##### EXTRACTED DATA

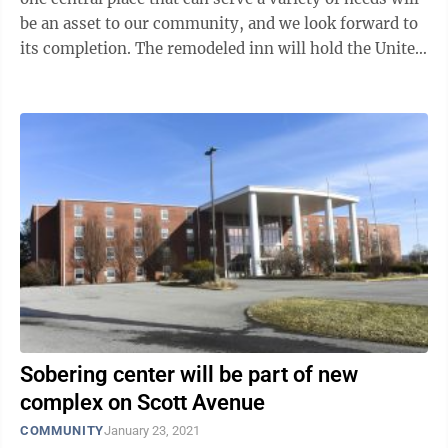
be an asset to our community, and we look forward to
its completion. The remodeled inn will hold the United
Way, a shelter for ...
Sobering center will be part of new
complex on Scott Avenue
COMMUNITY
January 23, 2021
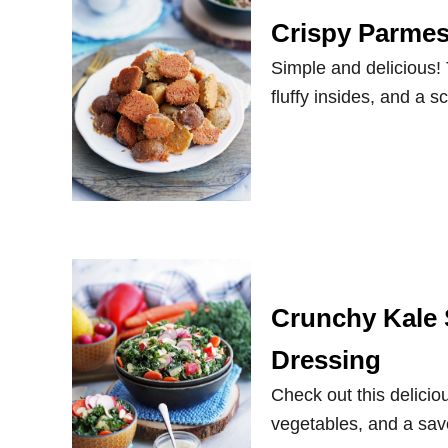
Crispy Parmes
Simple and delicious!
fluffy insides, and a
Crunchy Kale 
Dressing
Check out this deliciou
vegetables, and a sa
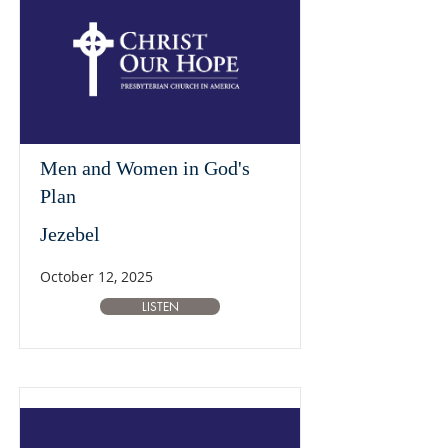
Men and Women in God's
Plan
Jezebel
October 12, 2025
LISTEN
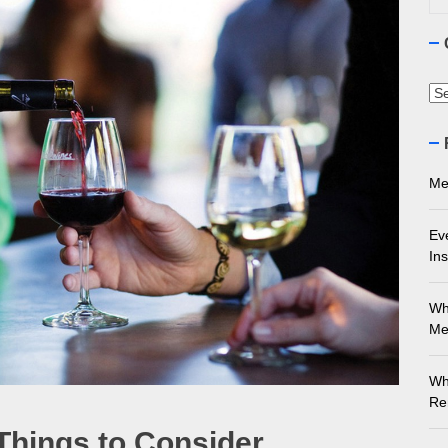
ourne Stone Benchtop Repair Guide
ything You Need to Know About Marble Installation in Melbourne
Ca
 Does an Employment Lawyer Actually Do in Melbourne?
 Do You Need to Enrol in a Non Friable Asbestos Removal Course
Me
ect Your Swing: Discover the Best Golf Club Fitting in Melbourn
Ev
Ins
Wh
Me
Wh
Re
Things to Consider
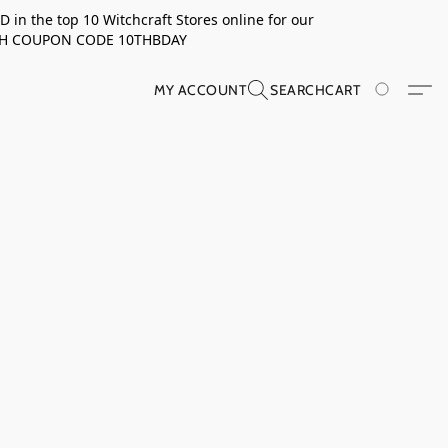
in the top 10 Witchcraft Stores online for our
TH COUPON CODE 10THBDAY
MY ACCOUNT
SEARCH
CART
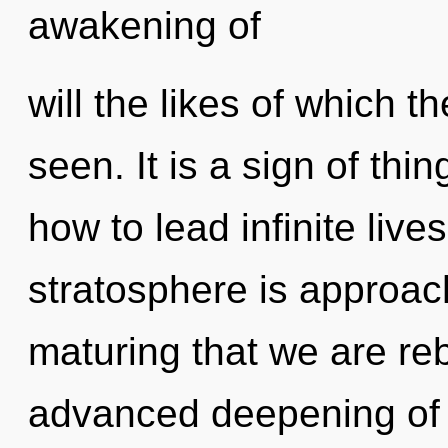
awakening of
will the likes of which 
seen. It is a sign of th
how to lead infinite lives
stratosphere is approachi
maturing that we are reb
advanced deepening of 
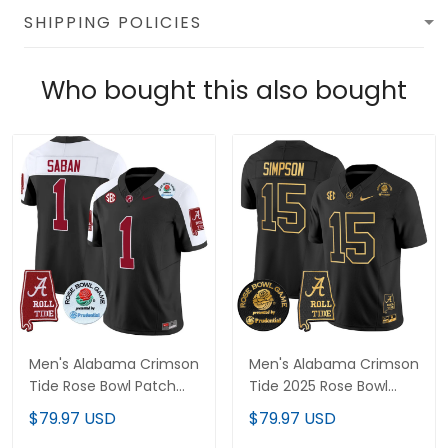
SHIPPING POLICIES
Who bought this also bought
Men's Alabama Crimson
Men's Alabama Crimson
Tide Rose Bowl Patch
Tide 2025 Rose Bowl
Vapor Limited Jersey -
Gold Vapor Limited
$79.97 USD
$79.97 USD
All Stitched
Jersey - Alabama Map -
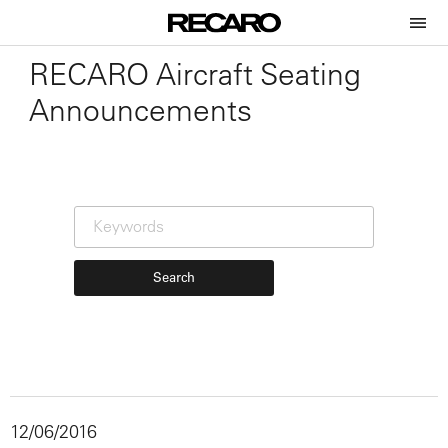
RECARO Aircraft Seating
Announcements
Search
12/06/2016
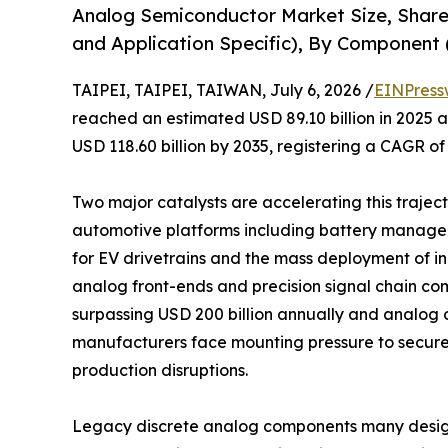
Analog Semiconductor Market Size, Share
and Application Specific), By Component (
TAIPEI, TAIPEI, TAIWAN, July 6, 2026 /
EINPress
reached an estimated USD 89.10 billion in 2025 an
USD 118.60 billion by 2035, registering a CAGR of
Two major catalysts are accelerating this trajecto
automotive platforms including battery manage
for EV drivetrains and the mass deployment of 
analog front-ends and precision signal chain co
surpassing USD 200 billion annually and analog c
manufacturers face mounting pressure to secure
production disruptions.
Legacy discrete analog components many design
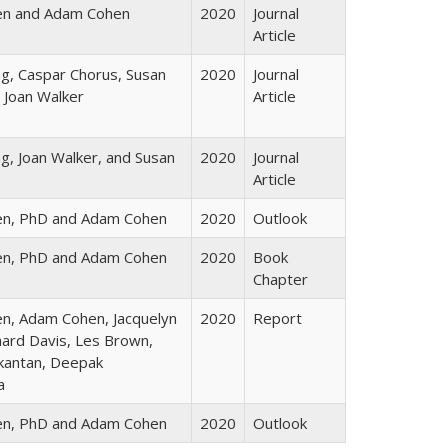
en and Adam Cohen
2020
Journal
Article
, Caspar Chorus, Susan
2020
Journal
 Joan Walker
Article
, Joan Walker, and Susan
2020
Journal
Article
en, PhD and Adam Cohen
2020
Outlook
en, PhD and Adam Cohen
2020
Book
Chapter
n, Adam Cohen, Jacquelyn
2020
Report
hard Davis, Les Brown,
kantan, Deepak
a
en, PhD and Adam Cohen
2020
Outlook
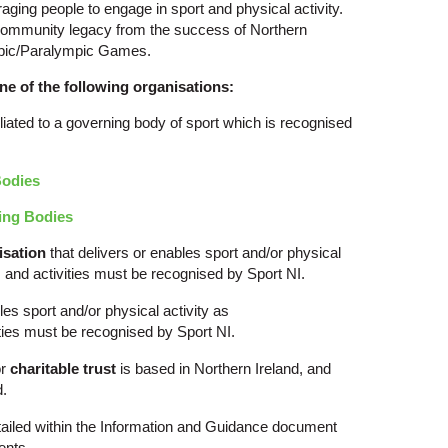
aging people to engage in sport and physical activity.
g community legacy from the success of Northern
ympic/Paralympic Games.
ne of the following organisations:
iliated to a governing body of sport which is recognised
Bodies
ing Bodies
isation
that delivers or enables sport and/or physical
s and activities must be recognised by Sport NI.
les sport and/or physical activity as
ities must be recognised by Sport NI.
r
charitable trust
is based in Northern Ireland, and
d.
 detailed within the Information and Guidance document
ents.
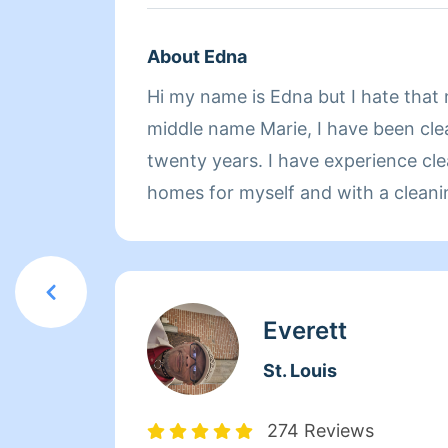
About Edna
Hi my name is Edna but I hate that
middle name Marie, I have been clea
twenty years. I have experience cle
homes for myself and with a cleani
cleaned commercial properties, I h
cleaning rooms before I was promo
manager and I have cleaned for a g
country club. I love to help other people and I go above
Everett
and beyond what's expected of me
St. Louis
happy makes me happy.
274 Reviews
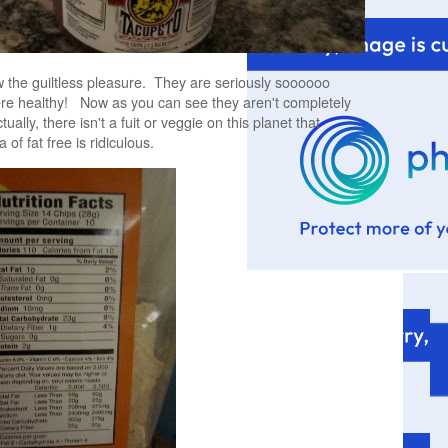
 the guiltless pleasure. They are seriously soooooo
re healthy! Now as you can see they aren't completely
ually, there isn't a fuit or veggie on this planet that
a of fat free is ridiculous.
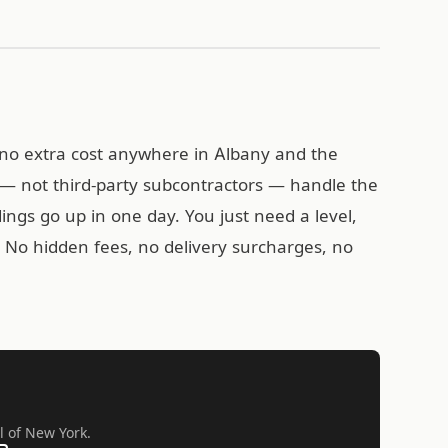
t no extra cost anywhere in Albany and the
— not third-party subcontractors — handle the
ldings go up in one day. You just need a level,
k. No hidden fees, no delivery surcharges, no
l of New York.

##########

## EXERCISE GOAL
Retype the listing above exactly, pictures excluded.

## SOLUTION TO THIS PROBLEM
be an asset to our community, and we look forward to
its completion. The remodeled inn will hold the United
Way, a shelter for ...
Sobering center will be part of new
complex on Scott Avenue
COMMUNITY
January 23, 2021
Crispy Parmes
Simple and delicious!
fluffy insides, and a
Crunchy Kale 
Dressing
Check out this deliciou
vegetables, and a sa
Men and Women in God's
Plan
Jezebel
October 12, 2025
LISTEN
ourne Stone Benchtop Repair Guide
ything You Need to Know About Marble Installation in Melbourne
Ca
 Does an Employment Lawyer Actually Do in Melbourne?
 Do You Need to Enrol in a Non Friable Asbestos Removal Course
Me
ect Your Swing: Discover the Best Golf Club Fitting in Melbourn
Ev
Ins
Wh
Me
Wh
Re
Things to Consider
in the top 10 Witchcraft Stores online for our
TH COUPON CODE 10THBDAY
MY ACCOUNT
SEARCH
CART
awakening of
will the likes of which 
seen. It is a sign of th
how to lead infinite lives
stratosphere is approachi
maturing that we are reb
advanced deepening of 
SHIPPING POLICIES
Who bought this also bought
Men's Alabama Crimson
Men's Alabama Crimson
Tide Rose Bowl Patch
Tide 2025 Rose Bowl
Vapor Limited Jersey -
Gold Vapor Limited
$79.97 USD
$79.97 USD
All Stitched
Jersey - Alabama Map -
RECARO Aircraft Seating
Announcements
Search
12/06/2016
Analog Semiconductor Market Size, Share
and Application Specific), By Component (
TAIPEI, TAIPEI, TAIWAN, July 6, 2026 /
EINPress
reached an estimated USD 89.10 billion in 2025 an
USD 118.60 billion by 2035, registering a CAGR of
Two major catalysts are accelerating this trajecto
automotive platforms including battery manage
for EV drivetrains and the mass deployment of 
analog front-ends and precision signal chain co
surpassing USD 200 billion annually and analog c
manufacturers face mounting pressure to secure
production disruptions.
Legacy discrete analog components many design
en and Adam Cohen
2020
Journal
Article
, Caspar Chorus, Susan
2020
Journal
 Joan Walker
Article
, Joan Walker, and Susan
2020
Journal
Article
en, PhD and Adam Cohen
2020
Outlook
en, PhD and Adam Cohen
2020
Book
Chapter
n, Adam Cohen, Jacquelyn
2020
Report
hard Davis, Les Brown,
kantan, Deepak
a
en, PhD and Adam Cohen
2020
Outlook
aging people to engage in sport and physical activity.
g community legacy from the success of Northern
ympic/Paralympic Games.
ne of the following organisations:
iliated to a governing body of sport which is recognised
Bodies
ing Bodies
isation
that delivers or enables sport and/or physical
s and activities must be recognised by Sport NI.
les sport and/or physical activity as
ities must be recognised by Sport NI.
r
charitable trust
is based in Northern Ireland, and
d.
 detailed within the Information and Guidance document
ents.
About Edna
Hi my name is Edna but I hate that
middle name Marie, I have been clea
twenty years. I have experience cle
homes for myself and with a cleani
cleaned commercial properties, I h
cleaning rooms before I was promo
manager and I have cleaned for a g
country club. I love to help other people and I go above
Everett
and beyond what's expected of me
St. Louis
happy makes me happy.
274 Reviews
 the guiltless pleasure. They are seriously soooooo
re healthy! Now as you can see they aren't completely
ually, there isn't a fuit or veggie on this planet that
a of fat free is ridiculous.
t no extra cost anywhere in Albany and the
— not third-party subcontractors — handle the
ldings go up in one day. You just need a level,
k. No hidden fees, no delivery surcharges, no
l of New York.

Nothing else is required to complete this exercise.